Cooking for me is about serving a purpose, doing something for another person that makes them happy. When I cook for myself, it’s simple food with simple ingredients. A little Basil, maybe some lemon juice added to my eggs, possibly I have taken the time to do something a little more complicated simply because I don’t feel like sitting down to a silent table. I guess we could say there is love in the things I try to make, and without that I don’t really cook that much.
The summer after my senior year in high school I worked for a lovely Chinese man who ran an American Bistro in Narragansett, Rhode Island. It was just the two of us in the kitchen, him cooking, me being his slave. I learned to de-bone a chicken in a minute, peeled shrimp by the metric ton, and probably made more nests of pasta than any 100 people ate on a given weekend. He feed me as part of the deal, mostly seafood because I’m not a red meat eater. [and don’t get me started on pork, a summer in Europe when I was 16 left me not touching the stuff since!]

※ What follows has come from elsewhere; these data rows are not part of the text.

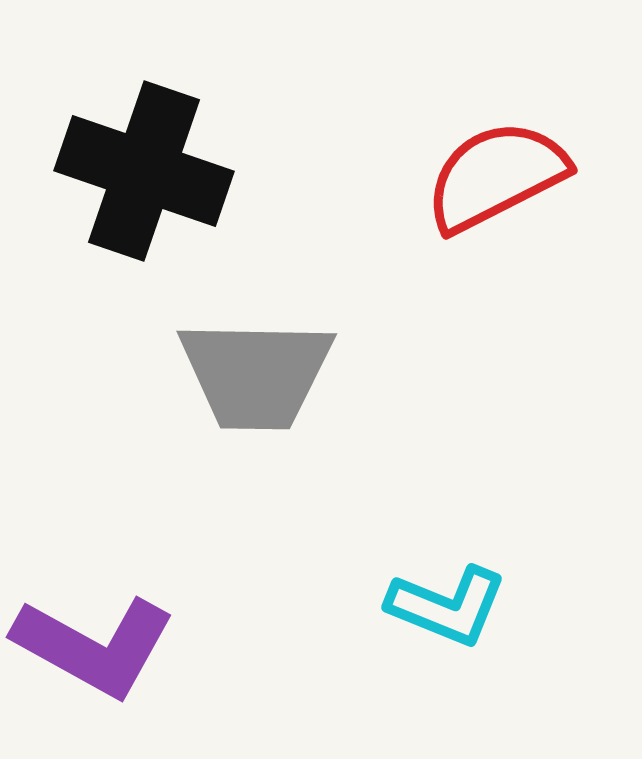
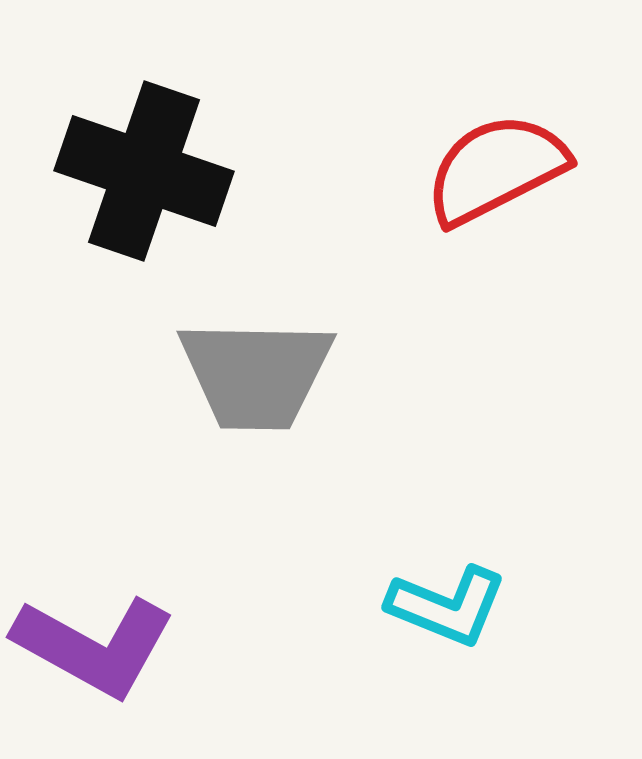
red semicircle: moved 7 px up
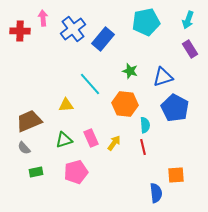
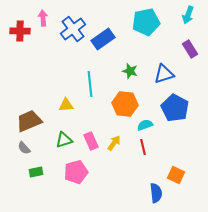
cyan arrow: moved 5 px up
blue rectangle: rotated 15 degrees clockwise
blue triangle: moved 1 px right, 3 px up
cyan line: rotated 35 degrees clockwise
cyan semicircle: rotated 105 degrees counterclockwise
pink rectangle: moved 3 px down
orange square: rotated 30 degrees clockwise
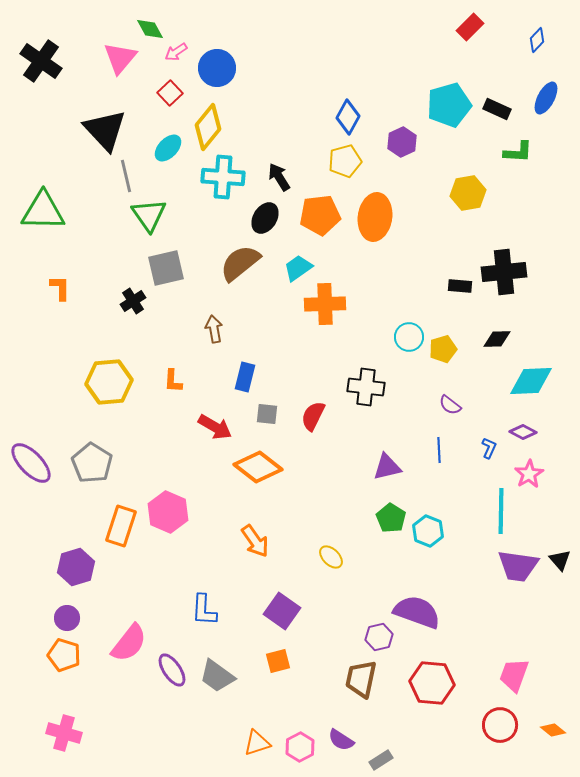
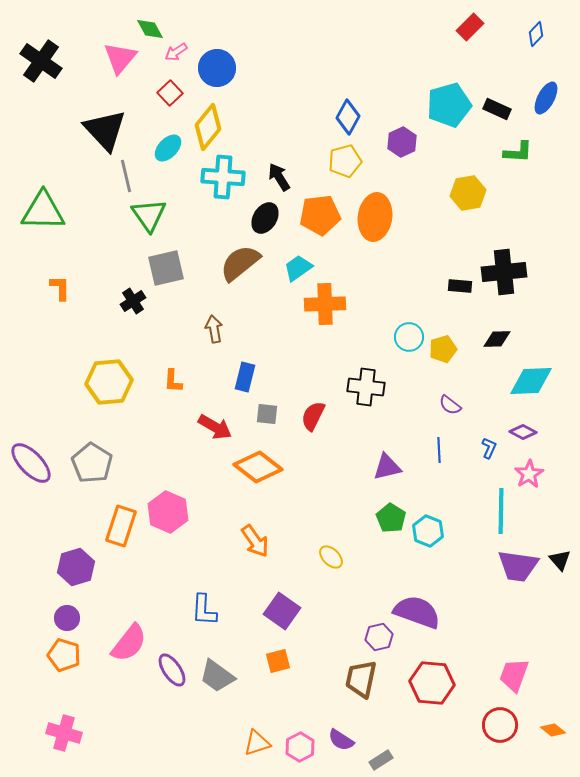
blue diamond at (537, 40): moved 1 px left, 6 px up
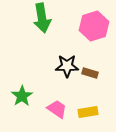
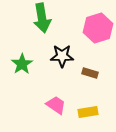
pink hexagon: moved 4 px right, 2 px down
black star: moved 5 px left, 10 px up
green star: moved 32 px up
pink trapezoid: moved 1 px left, 4 px up
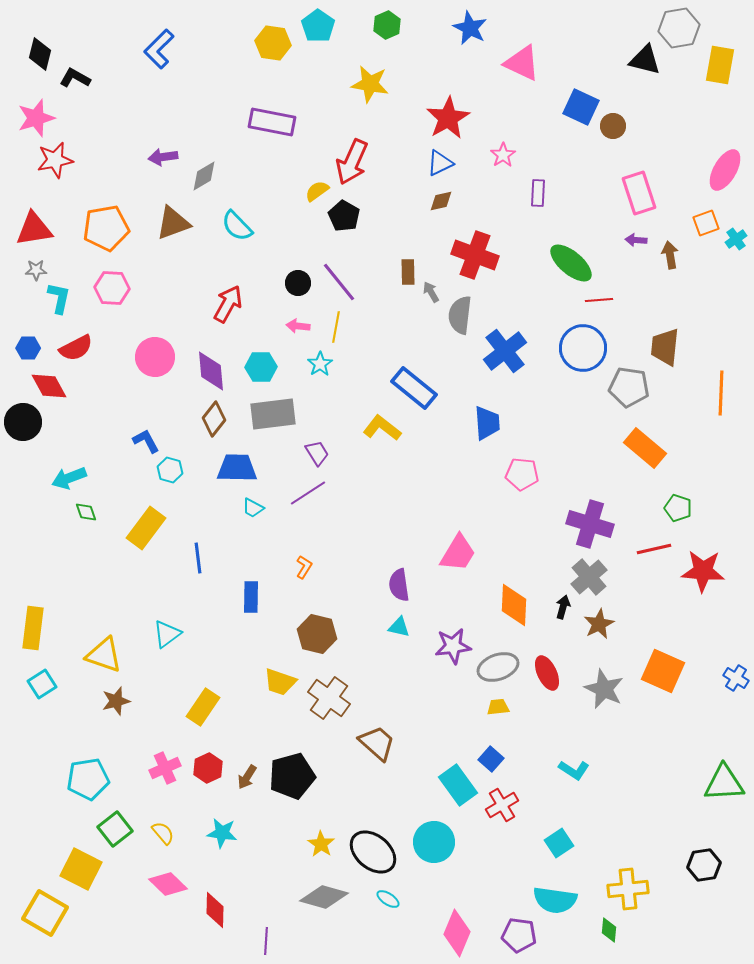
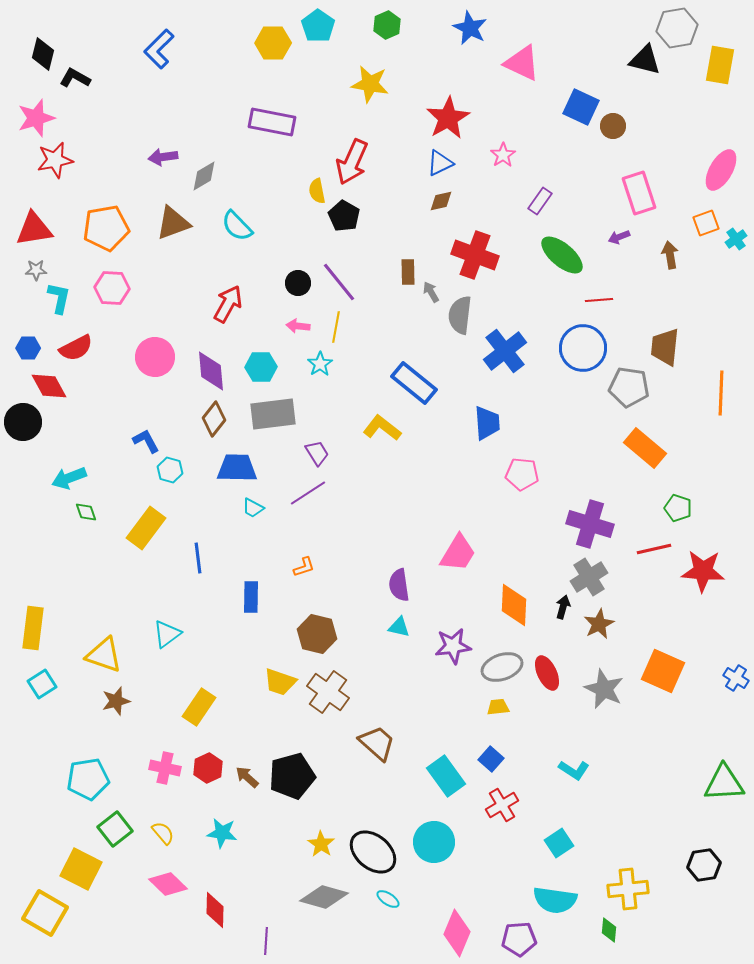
gray hexagon at (679, 28): moved 2 px left
yellow hexagon at (273, 43): rotated 8 degrees counterclockwise
black diamond at (40, 54): moved 3 px right
pink ellipse at (725, 170): moved 4 px left
yellow semicircle at (317, 191): rotated 65 degrees counterclockwise
purple rectangle at (538, 193): moved 2 px right, 8 px down; rotated 32 degrees clockwise
purple arrow at (636, 240): moved 17 px left, 3 px up; rotated 25 degrees counterclockwise
green ellipse at (571, 263): moved 9 px left, 8 px up
blue rectangle at (414, 388): moved 5 px up
orange L-shape at (304, 567): rotated 40 degrees clockwise
gray cross at (589, 577): rotated 9 degrees clockwise
gray ellipse at (498, 667): moved 4 px right
brown cross at (329, 698): moved 1 px left, 6 px up
yellow rectangle at (203, 707): moved 4 px left
pink cross at (165, 768): rotated 36 degrees clockwise
brown arrow at (247, 777): rotated 100 degrees clockwise
cyan rectangle at (458, 785): moved 12 px left, 9 px up
purple pentagon at (519, 935): moved 4 px down; rotated 12 degrees counterclockwise
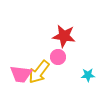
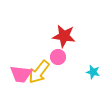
cyan star: moved 5 px right, 3 px up; rotated 16 degrees clockwise
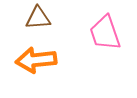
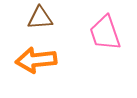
brown triangle: moved 2 px right
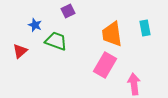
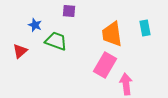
purple square: moved 1 px right; rotated 32 degrees clockwise
pink arrow: moved 8 px left
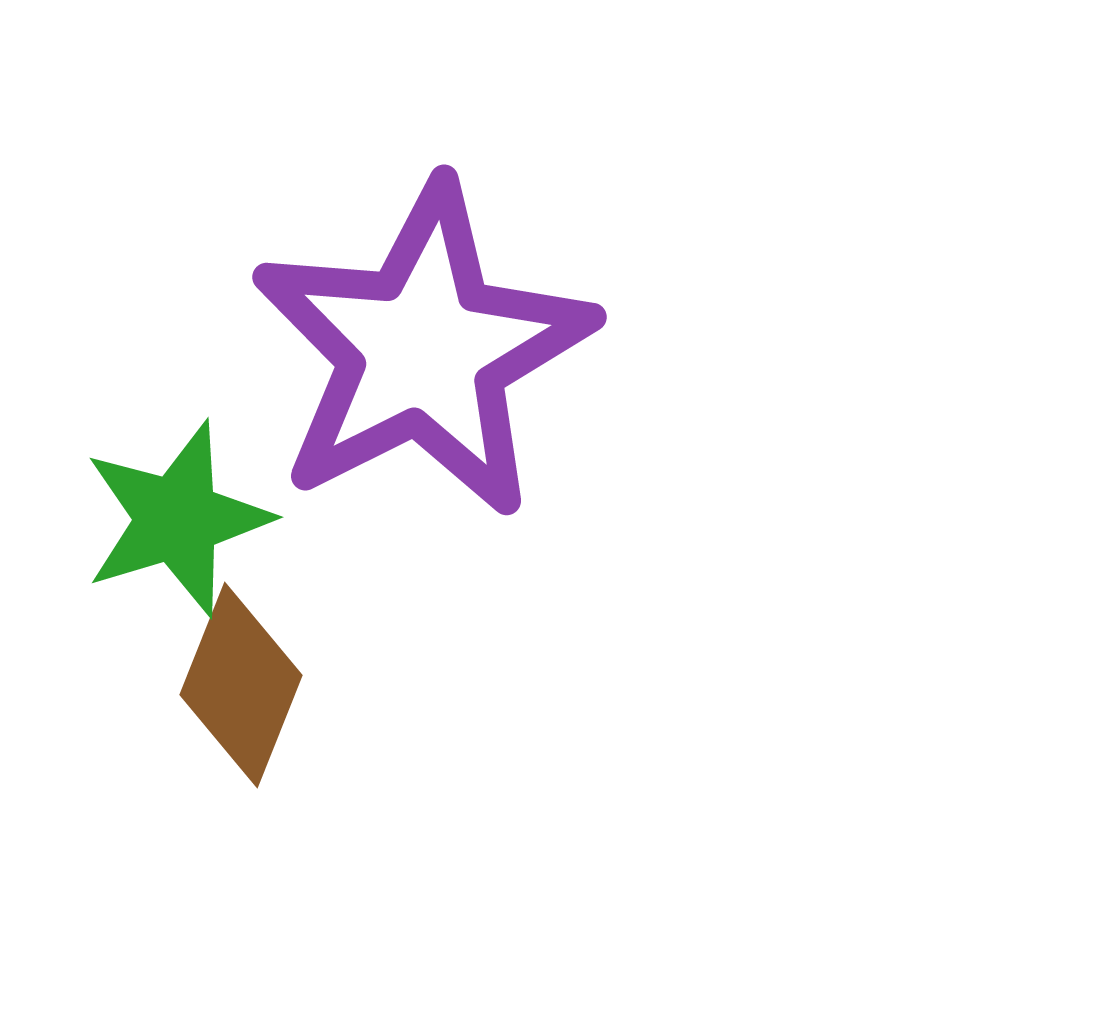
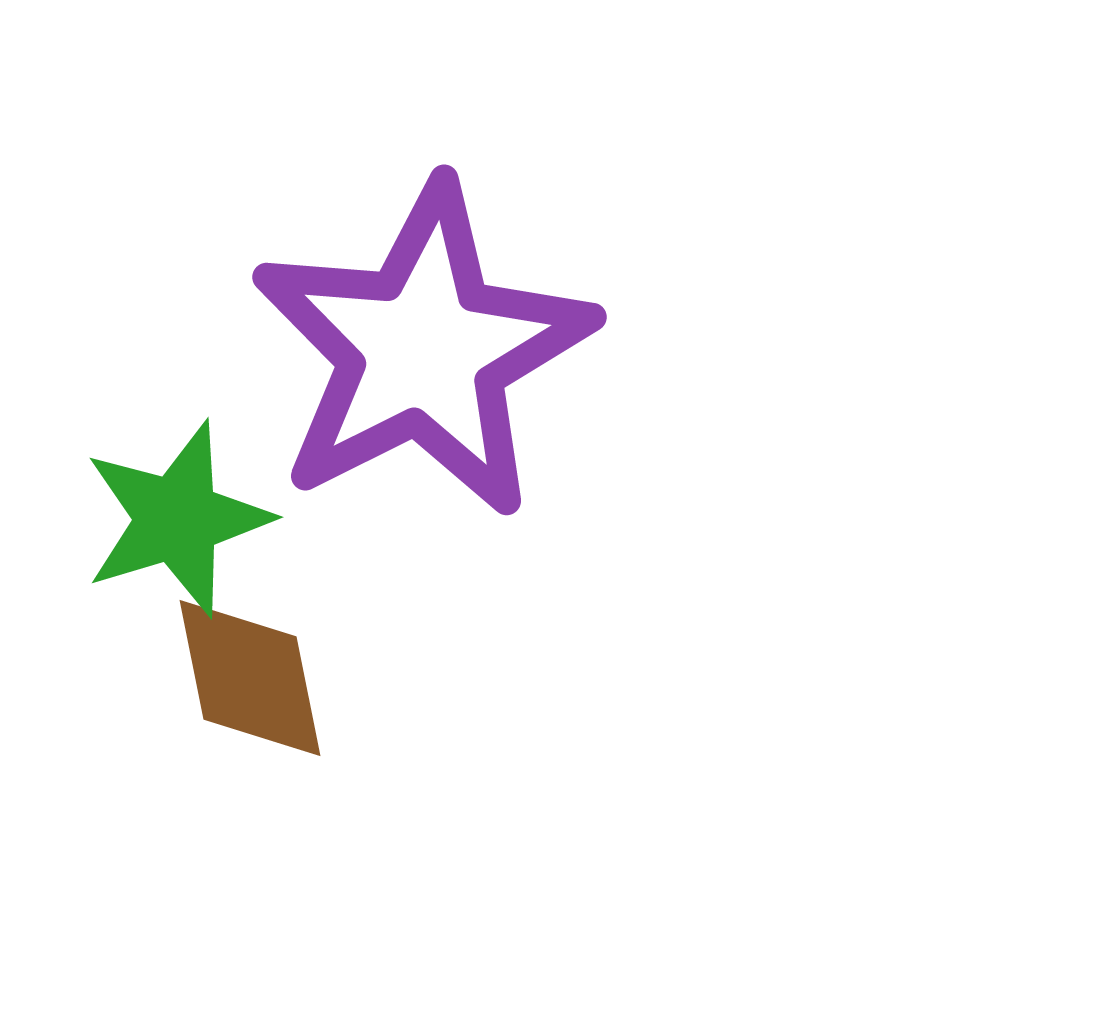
brown diamond: moved 9 px right, 7 px up; rotated 33 degrees counterclockwise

Some recipes you just can’t pair down, no one makes 2 cookies. A single slice of pie, sure you can adapt things but it’s never the same. I’ll sit in the kitchen for the entirety of a Saturday morning learning to make ciabatta rolls so that you can have that perfect picnic sandwich when we go to that concert tonight. My ex liked a meal so much that I spent a week trying to learn how to make it. For me cooking isn’t about a particular ingredient, or object, it’s about the effort I put forward trying to put that smile on someone’s face.
Living in someone else’s home, even one where they let me have full run of the place puts me in that place of wanting to do something. There are too many times when I’m just so tired that even the simple act of microwaving a potato sounds like an arduous task. I tried to make them something for dinner last weekend and failed miserably. Not because the food was bad, but I wanted to share the meal with them. Not have to crawl onto the couch, exhausted.
We get some prompt in this lovely forum from time to time talking about cooking, doing things for others, something that makes me circle back to this topic. My kitchen is an extension of the love I feel for the people in my life. Since the end of my relationship, I haven’t cooked anything for anyone. The table might as well be covered in boxes since plates aren’t necessary. Another reason for having left my own home! I actually miss making ten loaves of zucchini bread and sending some to my former father-in-law. I know he sometimes hid them in his office at the house, not wanting to share with the wife. Much like his brother sending fruit cake that I used to hunt the house for each Christmas. [I may not have much nice to say about mom, but I do miss him]
I have a chance to teach a young lady some of the tricks my relatives taught me over the years. Her family has been very generous in allowing me to experience that part of life, trying to help me deal with all of the changes in my own. The smiles I see when I talk to her balance out the tears forming in my own eyes. Teaching my daughter to cook was going to be my task, her mother avoided the kitchen as if Jack the Ripper hid in the pantry. Hopefully Susie realizes that this is more than being able to take care of herself, but that she will be able to show another that she cares about them in ways that words sometimes can’t express.
In response to The Daily Post’s writing prompt: “Ingredients.”